People crowded the theaters in 1984 to watch the movie Amadeus, and once again the name Wolfgang Amadeus Mozart was on everyone’s lips, the wunderkind. Even the scientists of the time said that listening to Mozart would make babies grow up smarter and an entire generation of mothers sat around with headphones on their bellies. It was Two Hundred Years after the Premiere of Mozart’s opera Idomeneo

I’m bored to death during Act I, and yes I’m still writing about Mozart and Idomeneo. It is written in the traditional Opera Seria style of the time and everything just feels predictable: There is a set up and action followed by a song that expresses how they feel about the set up and action, and that formula repeats until towards the end of the First Act.

For me, Idomeneo is the work where we see him go from the boy with potential to Mozart the myth (writing music without corrections). The leap he makes is written in the score of the opera and things start to get very exciting.

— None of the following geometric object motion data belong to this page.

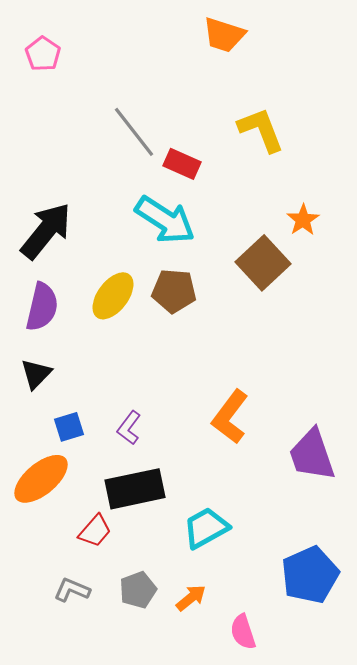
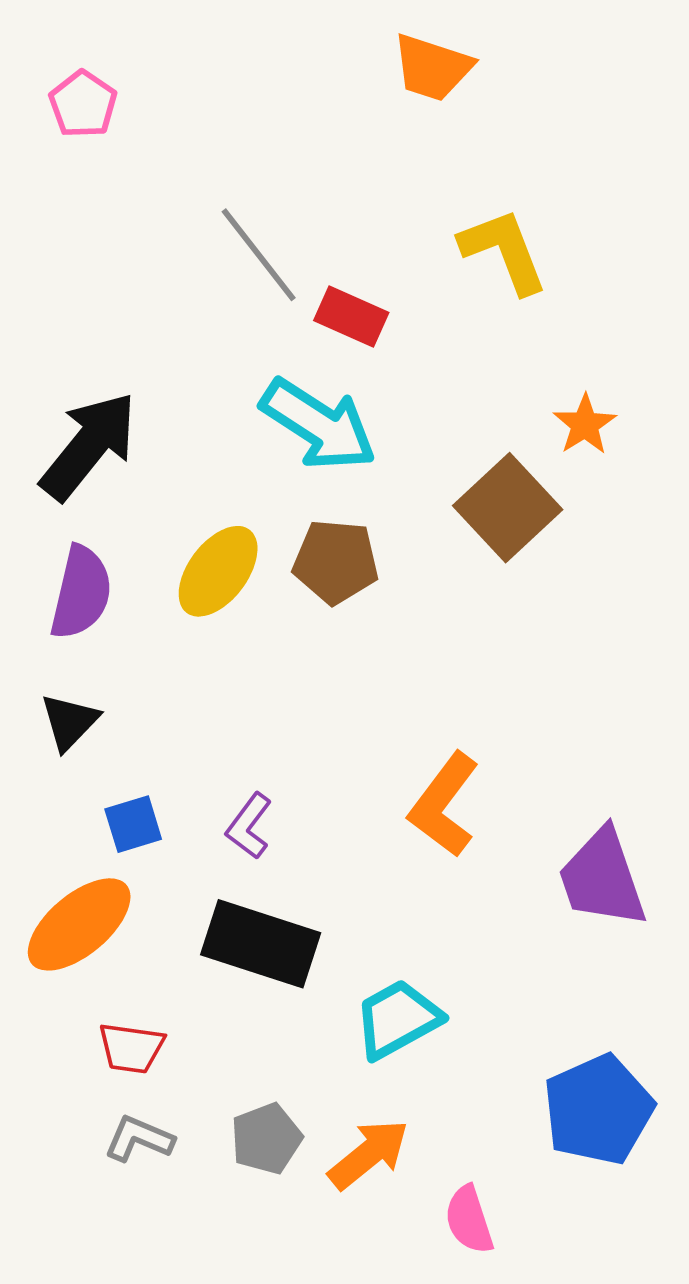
black rectangle: (135, 489) -> (261, 944), turned 30
red trapezoid: (95, 531) -> (131, 1048), moved, turned 57
orange arrow: (191, 598) -> (369, 1154), size x1.4

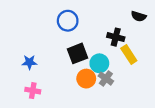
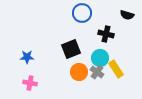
blue circle: (68, 21) -> (82, 13), moved
yellow rectangle: (129, 55) -> (116, 69), moved
cyan circle: (99, 63) -> (100, 58), moved

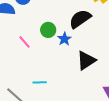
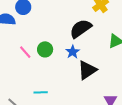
green circle: (48, 30) -> (45, 49), moved
blue star: (64, 39) -> (73, 52), moved

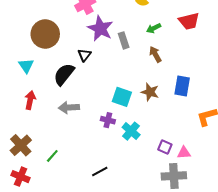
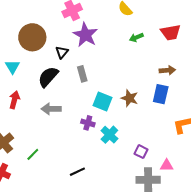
gray rectangle: (124, 40) -> (82, 74), moved
brown arrow: (155, 54) -> (167, 70), moved, turned 112
black triangle: (84, 55) -> (62, 52), moved
pink triangle: (184, 153) -> (167, 165), moved

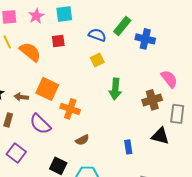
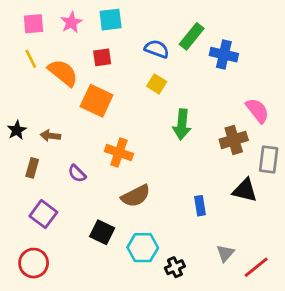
yellow square: (97, 60) -> (157, 84), turned -32
orange square: (47, 89) -> (97, 101), moved
purple semicircle: (40, 124) -> (77, 173), size x0.6
brown semicircle: (82, 140) -> (136, 196), size x1.5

I begin to hear the precocious genius frustrated by the constraints of the past and he begins to twist and stretch against the bonds holding him back. Suddenly the elements begin to intertwine and overlap and rather than feeling separation, the music is unified and wonderful. It is Mozartian, and he knows it.

An anecdote in the playbill describes the evening when Mozart introduced his wife Constanze for the first time to his father. They had not spoken to in a while. The evening must have went well because she describes them all performing the quartet from this opera together, Mozart being so emotionally effected that he left the room in tears.

I loved the Met’s production with the giant stone Neptune making me think of the famous manhole cover from Roman Holiday.

The overture is wildly dramatic and like a lot of overtures could stand on its own as a concert piece.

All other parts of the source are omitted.